Only my friends and neighbors here locally know how stressful it has been in recent to past 5 years.  Only a few of them know the extent of all of it.  It will stay that way.  Some of my family does not know and when I have told them they don't want to listen and I have been told I am making it up.  To stop being crazy or that I make them crazy and I need to just stop because I am an idiot.  Nope, I have not been making it up.  I have however needed so much help that I have been the bitch.  I have been known to dramatize to get attention when I and seeking it because I need it to calm down, attention that is.  But even with the over drama it is all true. But very few want to accept that or me.  

I don't know how long I had been sick prior to the emergency surgery in March.  It must have been a while and I must have been slowly poisoning my own body and not known it.  After I was recovering from the surgery I started to feel a chemical and internal balance in my body that I had not felt is a very long time.  Even with Peri-menopause symptoms I felt so much better.   I am still having hives all over my body sometimes.  Could be a reaction to the surgical anesthesia and/or the change of life.  I break out where ever I am warmest at.  One day two weeks ago I woke up and my whole body but my face was covered in the puffy hives.  Scared my son so much.  He asked if he should call 911.  I took an antihistamine and relaxed and took a shower.  It was gone in about an hour.

Oh showers are a new thing now with me being so stressed and weak.  I have to be careful, I sometimes feel like I am going to pass out.  But they feel so good to take one and not have to wrap a wound, or medical equipment or watch out for an incision.  After the next surgery in 2014 my belly is going to look like a badly made river map.  I don't mind though.  I am alive, even with many days that I don't want to get out of bed and I want the depression and misery consume me, I am extremely happy I had a great surgeons and I am alive.  Maybe some day in a couple of years I will feel that way everyday.
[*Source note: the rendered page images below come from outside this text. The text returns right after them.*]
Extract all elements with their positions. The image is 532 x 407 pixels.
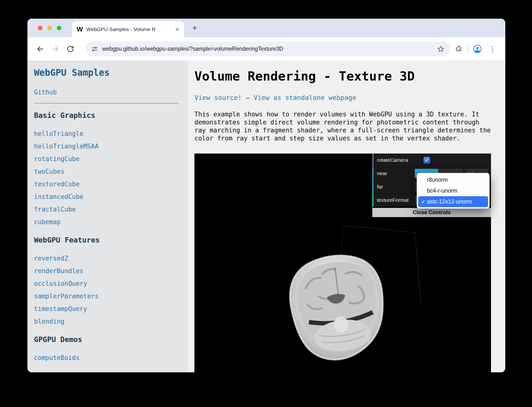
gui-label: textureFormat [374, 197, 415, 203]
dropdown-option-label: r8unorm [427, 177, 448, 183]
dropdown-option[interactable]: r8unorm [418, 174, 488, 185]
sidebar-section-heading: GPGPU Demos [34, 335, 179, 344]
sidebar-link[interactable]: fractalCube [34, 203, 179, 216]
browser-toolbar: webgpu.github.io/webgpu-samples/?sample=… [27, 37, 505, 60]
standalone-link[interactable]: View as standalone webpage [254, 94, 356, 101]
gui-label: far [374, 184, 415, 190]
back-arrow-icon [36, 45, 44, 53]
view-source-link[interactable]: View source! [194, 94, 242, 101]
checkmark-icon: ✓ [420, 199, 427, 205]
page-title: Volume Rendering - Texture 3D [194, 69, 492, 84]
bookmark-star-icon[interactable] [437, 45, 445, 53]
sidebar-divider [34, 103, 179, 104]
sidebar-link[interactable]: timestampQuery [34, 302, 179, 315]
page-content: WebGPU Samples Github Basic Graphics hel… [27, 60, 505, 372]
url-text[interactable]: webgpu.github.io/webgpu-samples/?sample=… [102, 46, 283, 52]
texture-format-dropdown: r8unormbc4-r-unorm✓astc-12x12-unorm [417, 173, 490, 209]
gui-row-rotate-camera: rotateCamera [372, 154, 491, 167]
profile-avatar-icon [473, 44, 482, 54]
link-separator: — [246, 94, 249, 101]
sidebar-link[interactable]: blending [34, 315, 179, 328]
sample-canvas[interactable]: rotateCamera near 4.0 [194, 154, 491, 372]
forward-arrow-icon [51, 45, 59, 53]
sidebar-link[interactable]: cubemap [34, 216, 179, 228]
sidebar-link-list: helloTrianglehelloTriangleMSAArotatingCu… [34, 127, 179, 228]
close-tab-icon[interactable]: × [175, 26, 179, 33]
sidebar-link[interactable]: reversedZ [34, 252, 179, 265]
close-window-button[interactable] [38, 26, 42, 30]
sidebar-section-gpgpu-demos: GPGPU Demos computeBoids [34, 335, 179, 364]
new-tab-button[interactable]: + [189, 23, 200, 33]
sidebar-section-webgpu-features: WebGPU Features reversedZrenderBundlesoc… [34, 236, 179, 328]
browser-menu-button[interactable]: ⋮ [487, 43, 498, 55]
minimize-window-button[interactable] [47, 26, 52, 30]
rotate-camera-checkbox[interactable] [424, 157, 430, 163]
sample-description: This example shows how to render volumes… [194, 110, 493, 142]
sidebar-link[interactable]: instancedCube [34, 190, 179, 203]
sidebar-link-list: reversedZrenderBundlesocclusionQuerysamp… [34, 252, 179, 328]
active-tab[interactable]: W WebGPU Samples - Volume R × [72, 21, 184, 37]
sidebar-link-list: computeBoids [34, 351, 179, 364]
toolbar-separator [468, 45, 468, 53]
forward-button[interactable] [50, 43, 61, 55]
brain-slice [285, 251, 390, 365]
dropdown-option[interactable]: ✓astc-12x12-unorm [418, 196, 488, 207]
sidebar-link[interactable]: samplerParameters [34, 290, 179, 302]
dropdown-option-label: astc-12x12-unorm [427, 198, 472, 205]
extensions-button[interactable] [453, 43, 465, 55]
tab-strip: W WebGPU Samples - Volume R × + [27, 19, 505, 37]
close-controls-button[interactable]: Close Controls [372, 208, 491, 217]
sample-links-line: View source! — View as standalone webpag… [194, 93, 492, 102]
sidebar-link[interactable]: helloTriangleMSAA [34, 140, 179, 153]
tab-title: WebGPU Samples - Volume R [86, 26, 172, 32]
browser-window: W WebGPU Samples - Volume R × + webgpu.g… [27, 19, 505, 372]
sidebar-section-heading: WebGPU Features [34, 236, 179, 245]
sidebar-link[interactable]: rotatingCube [34, 153, 179, 165]
samples-sidebar: WebGPU Samples Github Basic Graphics hel… [27, 60, 188, 372]
three-dot-menu-icon: ⋮ [489, 45, 496, 53]
url-bar[interactable]: webgpu.github.io/webgpu-samples/?sample=… [86, 41, 450, 56]
toolbar-right-cluster: ⋮ [453, 43, 498, 55]
sidebar-link[interactable]: renderBundles [34, 265, 179, 277]
sidebar-link[interactable]: occlusionQuery [34, 277, 179, 290]
desktop-background: W WebGPU Samples - Volume R × + webgpu.g… [0, 0, 532, 407]
reload-button[interactable] [65, 43, 76, 55]
window-controls [38, 26, 61, 30]
sidebar-section-heading: Basic Graphics [34, 111, 179, 120]
gui-label: near [374, 171, 415, 176]
sidebar-section-basic-graphics: Basic Graphics helloTrianglehelloTriangl… [34, 111, 179, 228]
zoom-window-button[interactable] [57, 26, 61, 30]
dropdown-option[interactable]: bc4-r-unorm [418, 185, 488, 196]
sidebar-link[interactable]: computeBoids [34, 351, 179, 364]
sidebar-link[interactable]: helloTriangle [34, 127, 179, 140]
github-link[interactable]: Github [34, 88, 179, 96]
gui-label: rotateCamera [374, 157, 415, 163]
reload-icon [66, 45, 74, 53]
site-settings-icon[interactable] [91, 45, 98, 53]
sidebar-link[interactable]: texturedCube [34, 178, 179, 190]
dropdown-option-label: bc4-r-unorm [427, 187, 457, 194]
back-button[interactable] [35, 43, 46, 55]
tab-favicon-icon: W [77, 26, 83, 33]
puzzle-icon [455, 45, 463, 53]
sample-main: Volume Rendering - Texture 3D View sourc… [188, 60, 505, 372]
sidebar-link[interactable]: twoCubes [34, 165, 179, 178]
sidebar-title: WebGPU Samples [34, 67, 179, 78]
profile-button[interactable] [472, 43, 483, 55]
I did join an online support group website.  People to talk to on line that don't know you and you don't know them.  Better than Facebook, no one knows who you are.  They are there simply to listen and share and give advice. I have read some pretty horrific stories and gotten some pretty nice support and encouragement.  But it is not like having someone to hold you.  But it is all I have for now.   

 Well internet thanks for carrying my message to the verse.  And I pray the Creator will smile on my children and I and all of you.